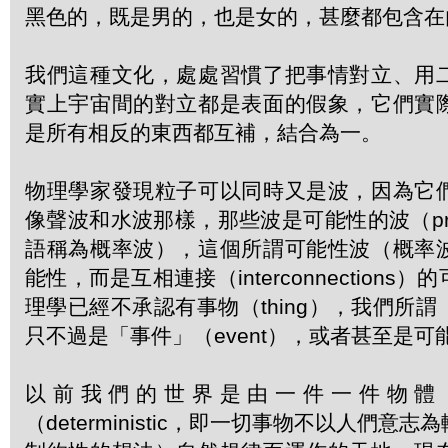
黑色的，既是男的，也是女的，甚麼都包含在
我們這種文化，處處習慣了把事情對立、用
實上宇宙間的對立都是表面的假象，它們實
是所有相反的東西都互補，結合為一。
物理學家發現粒子可以同時又是波，因為它
像聲波和水波那樣，那些波是可能性的波（probab
語稱為概率波），這個所謂可能性波（概率
能性，而是互相連接（interconnection
理學已經不承認有事物（thing），我們所
只不過是「事件」（event），或者甚至是
以前我們的世界是由一件一件物體
（deterministic，即一切事物不以人們意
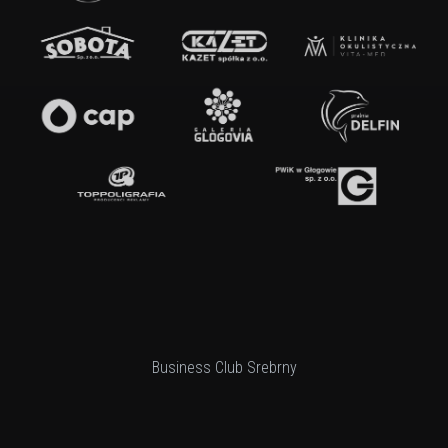
Business Club Srebrny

++++

- **What the task requires**
Reproduce every line of the data above, exactly as it stands, but not the pictures.

- **Result**
黑色的，既是男的，也是女的，甚麼都包含在
我們這種文化，處處習慣了把事情對立、用
實上宇宙間的對立都是表面的假象，它們實
是所有相反的東西都互補，結合為一。
物理學家發現粒子可以同時又是波，因為它
像聲波和水波那樣，那些波是可能性的波（probab
語稱為概率波），這個所謂可能性波（概率
能性，而是互相連接（interconnection
理學已經不承認有事物（thing），我們所
只不過是「事件」（event），或者甚至是
以前我們的世界是由一件一件物體
（deterministic，即一切事物不以人們意
Business Club Srebrny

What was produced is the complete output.